さらに強力な武術をロボット兵士に覚えさせるために、再び清朝時代に学習ロボットを送り込み、今度は足技を習得するように指令を出す。

重要な任務を背負ったロボット2号は、前回の任務で現地に留まっている技術者と合流して、達人に出仕入れしようとするが、

時空移動時のトラブルが原因で、現地に到着したロボット2号には、重要な記憶が無くなっていたのだった!?

任務の話をしている時も何気に訓練に励むロボット2号

という事で、前回決死の覚悟で、タイガー・チェン演じるロボットが、南拳を習得し、その未来のロボット兵士に南拳の極意が継承され、

それで、エイリアンとのバトルも収束かと思われましたが、

これだけではたりない、という上官のまさかの一言で、再び技を習得させるために清朝時代にロボット2号をタイムスリップさせます。

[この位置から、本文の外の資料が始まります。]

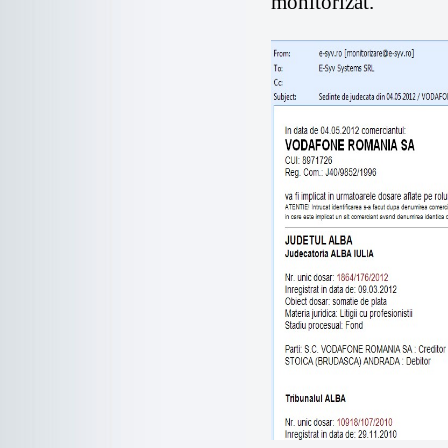
monitorizat.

前回は手技を中心にした南拳でしたので、今回は足技を中心とした北腿です。

そういえば、本作とは関係ありませんが、ウー・スー・ユエン監督によるカンフー映画の傑作(南拳北脚)という傑作シリーズも製作されました。

ずっと未公開のままなので、なんとかDVDリリースだけでも、、無理ですね。

という事で、本作は再び過去にタイムスリップして足技を習得していくわけですが、そのサポート役として前回清朝にタイムスリップしたままになっているワン・チーが、

合流して、また任務遂行のためにアシストしてくれます。

ですが、今回はタイムスリップ中のトラブルで、タイガー・チェンの記憶回路に異常があって、記憶喪失になってしまっているという状態で、現地に着いてしまいます。

ですので、今回のタイガー・チェンは前回のような感情のないロボットではなく、何故か小学生ぐらいの無邪気なキャラクターで活躍します。

記憶がなくなるのと、無邪気になるのは全く違う事のような気もしますが、そういう事をツッコミだすと、本作は物語自体が何一つ成立しませんので、

そこは何も考えずに身を委ねる、大人の鑑賞の仕方で乗りきるしかありません。

とは言っても、タイガー・チェンの表現力は変わらないので、1作目よりも無邪気な台詞が多い、ぐらいの違いがあるぐらいでしょうか。

無邪気なキャラクターを演じているタイガー・チェン以外の何物でもありません。

一応、時代的には前作から10年が経過しているようなので、ワン・チーの外見が全く変わらない、という事はこの際スルーして、

10年のうちに色々努力したのか、いつの間にか、軍関係の割と身分の高い職に就いています。

さらに自宅に詠春拳などのカンフーの訓練用具も常備しているようですので、おそらく武術の腕も上げているような時間経過となっています。

この設定が、一応後ほど物語に効いてきます。

弾丸を蹴り技で跳ね返す、という発想力

で、ワン・チーの口添えで、タイガー・チェンも軍関係の仕事に就き、その地区を管理する隊長と親しくなっていきます。

で、ワン・チータイガー・チェンに北腿を学ばせるために高名な足技の達人を隊長に紹介してもらえるようにお願いしますが、

隊長は、それなら道場破りをすれば良い、と言い出します。

そうやって経験を積むうちに、技は自然に身についてく、という極端な方法を紹介します。

というわけで、なんとなくタイガー・チェンの道場破りが始まります。

対決を繰り返すうちに足技の腕はメキメキと上がっていきますが、このままでは徳を得られない。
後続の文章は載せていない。